Receiver Operating Characteristic (ROC) plots comparing five
anaesthesiologists’ predictions from recorded data with and without
Prescience assistance. Light colored lines represent individual
anaesthesiologist’s performances; dark lines represent their average
performance. (A) For initial risk prediction, anaesthesiologists
(green, AUC = 0.60) performed significantly better with Prescience assistance
(blue, AUC = 0.76; P-value < 0.0001) than without Prescience assistance,
and Prescience performed better in a direct comparison with anaesthesiologists
(purple, AUC = 0.83; P-value < 0.0001). (B) For
intraoperative real-time (next 5 minute) risk prediction anaesthesiologists
(green, AUC = 0.66) again performed better with Prescience assistance (blue, AUC
= 0.78; P-value < 0.0001), and Prescience alone outperformed
anaesthesiologists predictions (purple, AUC = 0.81; P-value < 0.0001).
Note that the False Positive Rate (FPR) (x-axis) measures how many points
without upcoming hypoxemia were incorrectly predicted to have upcoming
hypoxemia. The True Positive Rate (TPR) (y-axis) measures what fraction of
hypoxemic events were correctly predicted.

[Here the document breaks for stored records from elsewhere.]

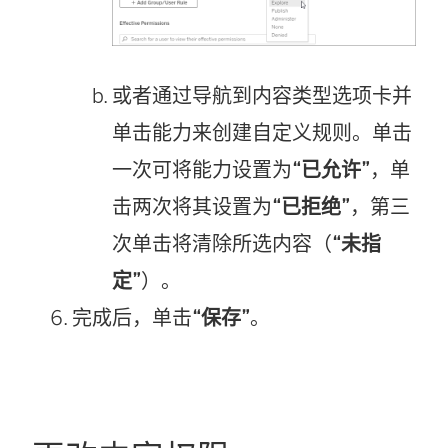
或者通过导航到内容类型选项卡并
单击能力来创建自定义规则。单击
一次可将能力设置为
“已允许”
，单
击两次将其设置为
“已拒绝”
，第三
次单击将清除所选内容（
“未指
定”
）。
完成后，单击
“保存”
。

P-values were computed using
bootstrap resampling over the tested time points while measuring the difference
in area between the curves. If we instead resample over anaesthesiologists we
observe bootstrap P-values of 0, and t-test P-values < 0.001 for
Prescience improvements. See Supplementary Figure 8 for plots of the statistical separation
between the mean ROC curves across all false positive rates.